--- Task directions ---
Within this material, find every line where the string "Advocacy" appears, and copy it out.

--- The records ---
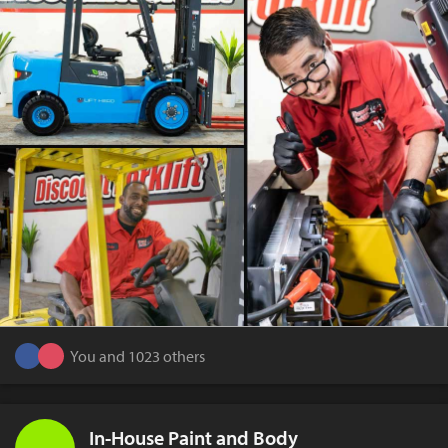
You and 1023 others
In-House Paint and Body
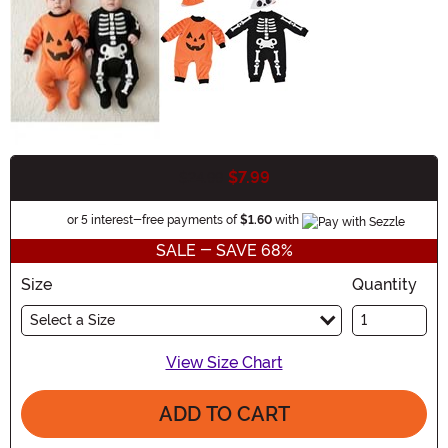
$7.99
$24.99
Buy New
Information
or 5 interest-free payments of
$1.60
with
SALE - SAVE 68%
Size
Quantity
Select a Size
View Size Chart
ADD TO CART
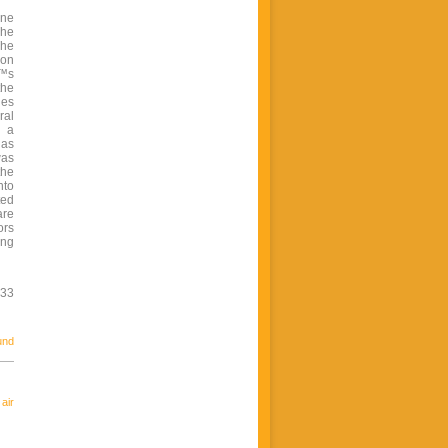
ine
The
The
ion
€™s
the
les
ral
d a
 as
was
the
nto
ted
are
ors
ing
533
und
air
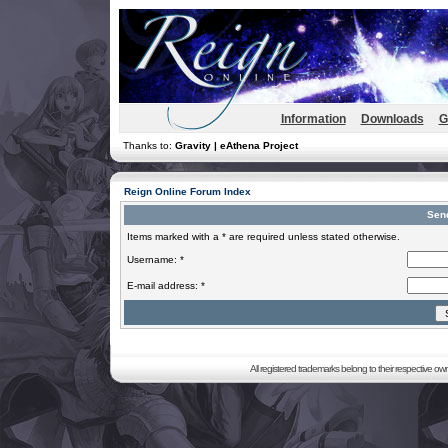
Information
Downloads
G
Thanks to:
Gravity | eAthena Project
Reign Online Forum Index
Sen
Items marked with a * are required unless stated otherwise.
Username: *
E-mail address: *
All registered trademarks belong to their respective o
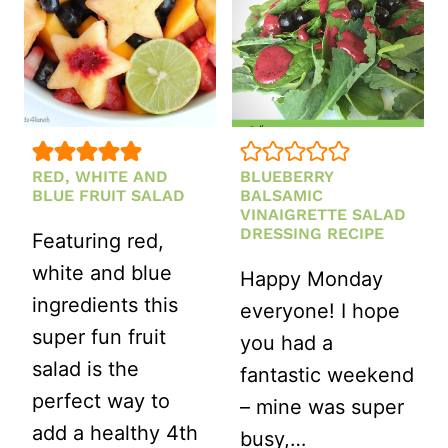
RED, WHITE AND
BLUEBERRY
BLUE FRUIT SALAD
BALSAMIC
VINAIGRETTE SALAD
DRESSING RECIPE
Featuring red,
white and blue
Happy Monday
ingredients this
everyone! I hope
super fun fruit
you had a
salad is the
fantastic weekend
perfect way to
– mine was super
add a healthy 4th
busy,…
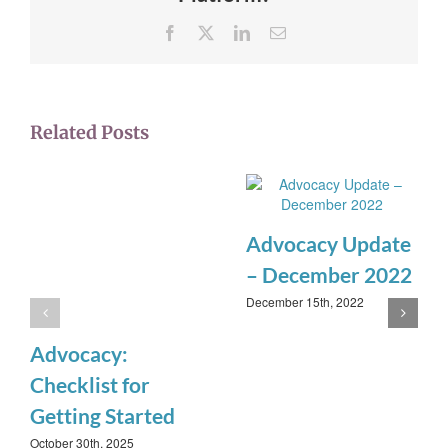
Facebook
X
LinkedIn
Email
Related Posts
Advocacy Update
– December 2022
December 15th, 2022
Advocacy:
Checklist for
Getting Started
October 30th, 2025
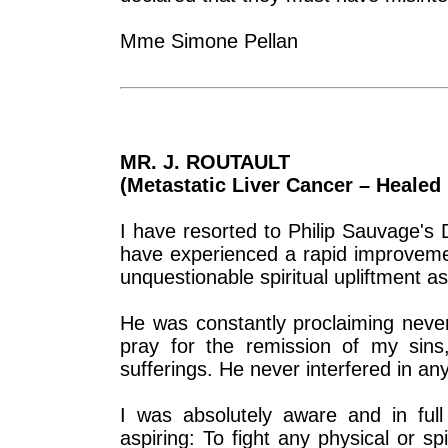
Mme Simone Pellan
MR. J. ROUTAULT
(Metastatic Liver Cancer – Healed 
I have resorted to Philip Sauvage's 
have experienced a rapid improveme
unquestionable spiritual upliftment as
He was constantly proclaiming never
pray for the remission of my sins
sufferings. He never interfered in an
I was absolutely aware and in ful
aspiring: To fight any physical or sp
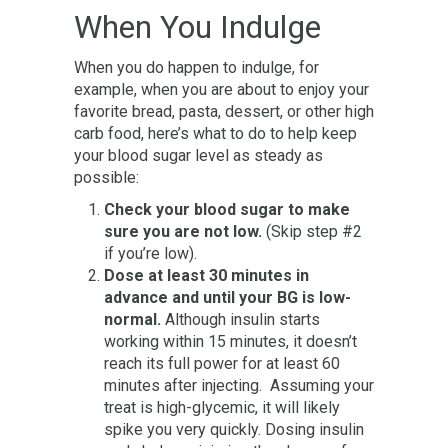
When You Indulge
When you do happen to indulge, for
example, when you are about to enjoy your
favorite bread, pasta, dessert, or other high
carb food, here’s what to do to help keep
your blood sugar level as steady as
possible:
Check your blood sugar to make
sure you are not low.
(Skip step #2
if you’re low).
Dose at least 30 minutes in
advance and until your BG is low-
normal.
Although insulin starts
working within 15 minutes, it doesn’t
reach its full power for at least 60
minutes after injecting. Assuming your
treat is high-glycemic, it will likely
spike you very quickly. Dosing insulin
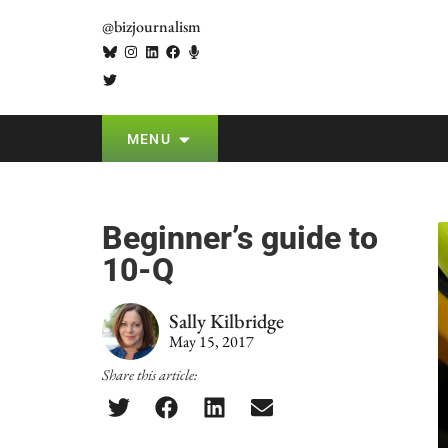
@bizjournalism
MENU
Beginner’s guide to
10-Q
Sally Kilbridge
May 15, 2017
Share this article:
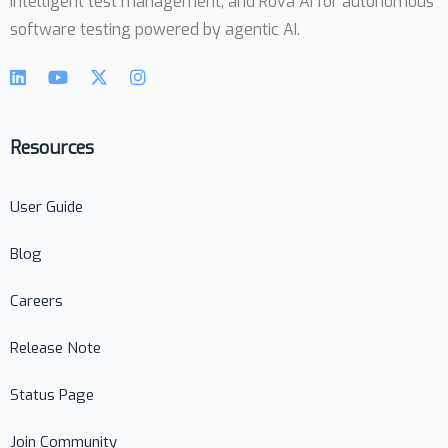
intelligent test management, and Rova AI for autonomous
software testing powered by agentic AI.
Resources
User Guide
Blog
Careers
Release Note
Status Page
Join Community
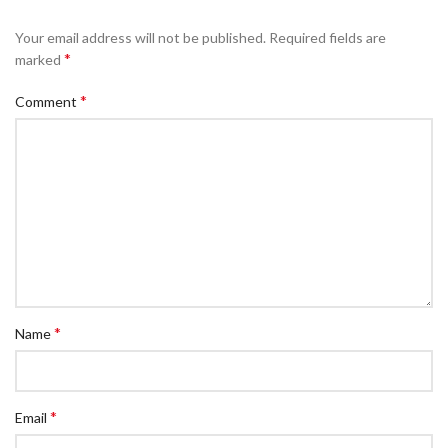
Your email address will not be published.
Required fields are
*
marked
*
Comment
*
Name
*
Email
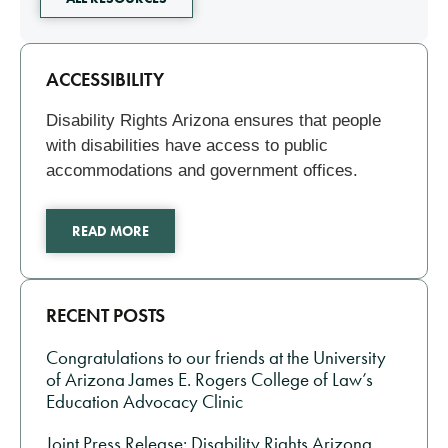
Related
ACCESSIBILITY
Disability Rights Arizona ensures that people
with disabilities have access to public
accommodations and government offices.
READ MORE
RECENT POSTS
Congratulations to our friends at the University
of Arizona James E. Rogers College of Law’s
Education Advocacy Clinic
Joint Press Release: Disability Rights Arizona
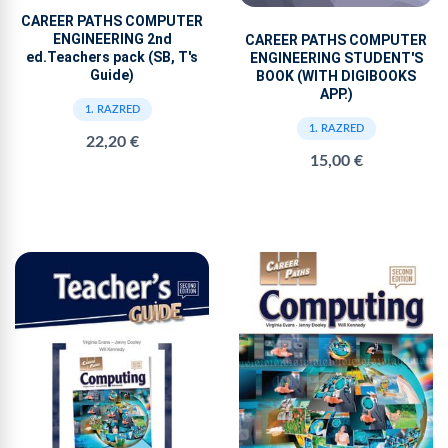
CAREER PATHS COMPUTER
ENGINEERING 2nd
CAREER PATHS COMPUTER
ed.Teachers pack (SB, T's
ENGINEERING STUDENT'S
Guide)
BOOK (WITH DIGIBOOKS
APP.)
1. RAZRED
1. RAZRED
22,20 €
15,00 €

--- Expected output ---
Advocacy Update
Advocacy:
Education Advocacy Clinic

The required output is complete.